“Grief is a personal journey, never the same for any two people, and as unique as your life and your relationships. Although lose is an inevitable part of life, how you approach this fact cam make the difference between meaningless pain and the manifestation of understanding and wisdom.”
~ Sameet M. Kumar, PhD in Grieving Mindfully
YaYa stumbled, half-asleep, downstairs to find me making my morning coffee. His face showed the residual fear and sadness of another bad dream. For the remainder of the morning, YaYa was scared to be alone anywhere in the house. I stood by him as he dressed, followed him to the bathroom to pee, and sat by him as he ate. As difficult as it is to get anything accomplished, I felt bad for my little guy and continued to reassure him that I was there for him.
By the time BoBo awoke, I was leaving to take YaYa to daycare. BoBo was already grumpy and annoyed about having to attend a bereavement counseling session with me. We fought the whole morning leading up to the appointment. While I don’t want to create a problem where there isn’t one, I worry that he isn’t grieving but, rather, holding his emotions back.
It is easy to see that YaYa clearly has a need for bereavement support as he wears his emotions on his sleeve and readily discusses them. I have scheduled a bereavement counseling for YaYa and me as a transition to the “Middles” Support Group that begins in September. He has already agreed to attend.
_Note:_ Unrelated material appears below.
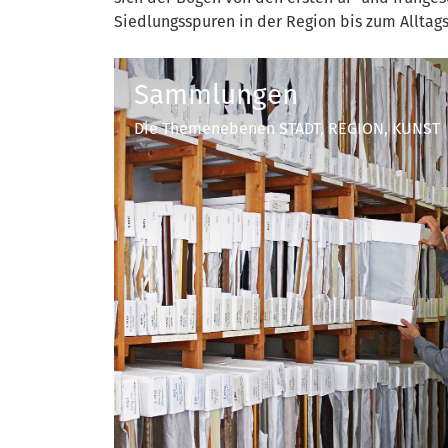
Siedlungsspuren in der Region bis zum Alltags
Sammlungen
Die Themenebenen STADT, REGION, KUNST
In contrast to YaYa, the evolution of teen-hood makes BoBo’s emotions harder to discern the “normal” from troubled. I am sure that BoBo is still upset with me for making him attend counseling with me, but at least now he understands that I am acting out of love rather than that I feel he has a problem.
By the time we were heading home from the counseling session, the tension between us had dissipated. BoBo has agreed to join the family at the Children’s Bereavement Camp next Sunday, but remains hesitant about the Teen Support Groups in September. I have left the decision to attend group as BoBo’s choice and remain hopeful that the camp will open his eyes to the possibility.
One of Tom and my biggest concerns, when we were first informed of his Cancer and impending death, was the children. What parent wouldn’t want to minimize the pain that their children experience?
At a minimum, I wanted BoBo to have a better idea of what options he has available to him. I will not force him to attend any of the support groups, just as I am not forcing him to do football or running, but rather will let him know that support will *always* be available to him should he want to explore any of the options.